─── Material to process ───

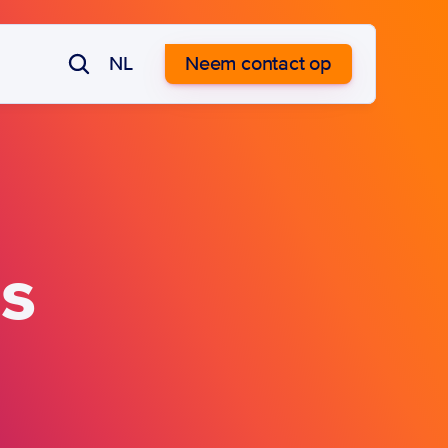
NL
Neem contact op
ns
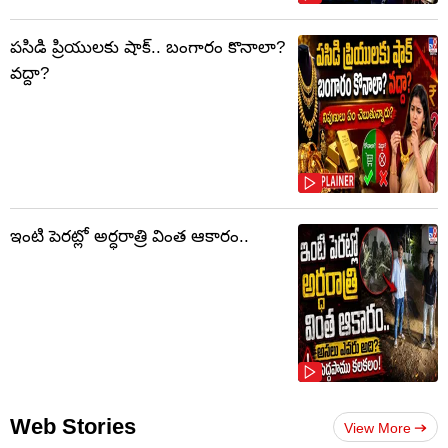
పసిడి ప్రియులకు షాక్‌.. బంగారం కొనాలా?
వద్దా?
ఇంటి పెరట్లో అర్ధరాత్రి వింత ఆకారం..
Web Stories
View More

───

> _What the exercise asks_
When you transcribe the entries above, keep every word exact and leave out the pictures.

> _Answer box_
NL
Neem contact op
ns
పసిడి ప్రియులకు షాక్‌.. బంగారం కొనాలా?
వద్దా?
ఇంటి పెరట్లో అర్ధరాత్రి వింత ఆకారం..
Web Stories
View More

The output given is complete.